Текст книги "Собрание сочинений. Том 6"
Автор книги: Петр Павленко
сообщить о нарушении
Текущая страница: 2 (всего у книги 38 страниц)
Писатель должен знать больше, чем написал.
Писатель должен быть сильнее своей темы.
Чтобы написать настоящего Маркса, мне нужно было ориентироваться в вопросах философии и практики марксизма настолько, чтобы чувствовать себя собеседником Маркса.
Тут я сделаю небольшое отступление.
Когда у нас говорят, что писателю надо знать материал, многие начинающие понимают это как знание внешней обстановки. Например, задуман рассказ о том, как два инженера: один – честный советский работник, другой – скрытый вредитель, работают в шахте. Борются друг с другом техникой. Следят друг за другом, не доверяют друг другу. В конце концов вредитель пойман с поличным. Я знаю такой рассказ, написанный молодым рабочим автором. Мне пришлось говорить с ним по поводу рассказа. Я отзывался о его произведении так:
«– Рассказ, – говорил я, – слаб, потому что вы не знаете материала.
– Я знаю материал, – отвечал мне товарищ. – Я сам работал на этой шахте и все доподлинно видел.
– Ну, а можете вы сказать, какие каверзы придумывал по ночам вредитель? Он, скажем, задумал семь вредительских действий, а выполнил три. Не удалось. Так вот, что бы он мог придумать?
– Не знаю, – ответил товарищ. – Да, наверно, он сделал все, что хотел. Я знаю то, что было. А что он там еще предполагал, чорт его знает.
– Вот оттого ваш рассказ и плохой, что вы не знаете материала, то есть не знаете полностью натуры своих героев, их внутреннего мира, не обладаете их знаниями. Ведь будь вы на месте другого инженера, вы бы, должно быть, не сумели поймать этого вредителя?
– Пожалуй, не разобрался бы, это верно.
– Ну, а допускаете вы, что этот ваш хороший инженер мог проморгать один-другой вредительский акт?
– Мог, конечно.
– А вот вы этого не отметили в рассказе. И что же получилось? Вредитель у вас выглядит слабее, чем есть на самом деле, и положительный герой – тоже шляпа. Он раскрывает только то, что сделано противником, но не умеет (у вас в рассказе) предугадать планы подлеца и парализовать их своим контрнападением. Верно? Без запаса сделаны люди. Вы написали о них то, что видели, а ту сторону их жизни, что скрыта от вас, опустили.
– Верно, – сказал товарищ, – но так писать, как вы говорите, так десять лет надо один рассказ писать. Никто так не пишет, и вы сами так не работаете.
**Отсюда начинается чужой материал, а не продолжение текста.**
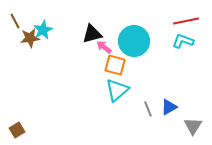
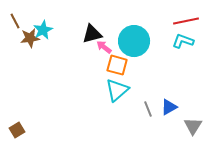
orange square: moved 2 px right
– Возможно. Но я ставлю себе такую задачу. Знать о своих героях возможно больше, во всяком случае гораздо больше, чем то, что они сделают в рассказе или повести. Человек редко проявляется весь, во всю полноту своей натуры. Любой герой полнее, емче отдельного своего геройства, да и любой вредитель страшнее своих дел. Не стоит так писать, будто после окончания повести герои умерли. Если действие рассказа не кончается смертью, надо показать, что осталось у героев после того, как вы сделали свое произведение».
На этом мы и расстались с товарищем.
Вспомнив сейчас эту беседу, я попрежнему продолжаю думать, что правдоподобным делает героя не столько то, что вы о нем написали, сколько то, как много вы о нем знаете.
Написать Парижскую коммуну, вообще-то говоря, не легче, чем Маркса, но в отношении первой темы у меня было несколько больших преимуществ. Прежде всего я сам видел и пережил революцию. Я участвовал в ней. Я рос в ней. Я переделывался в ней. Процесс глубочайшей ломки старых общественных устоев, моральных и этических норм был чрезвычайно разнообразен. Люди не сразу принимали революцию, и не все до конца понимали ее. Люди путались, возвращались назад, догоняли упущенное, когда идейно подрастали, и я считал, что в огромной массе людей, которую я видел за свою жизнь, я найду фигуры, условно напоминающие людей 1871 года. Пережитки великодушия, воспринимаемого окружающими как бессилие, приступы политической слепоты – разве не встречались они в быту нашей революции? Разве не существовали люди, которые тем только и отличались от парижан 71-го года, что жили где-нибудь на Волге, но по своему политическому уровню были точными двойниками парижских мечтателей, и через 60 лет мировой истории знавшими о себе, государстве, классовой борьбе и революции столько же и не больше, сколько знали люди, дравшиеся на баррикадах 71-го года.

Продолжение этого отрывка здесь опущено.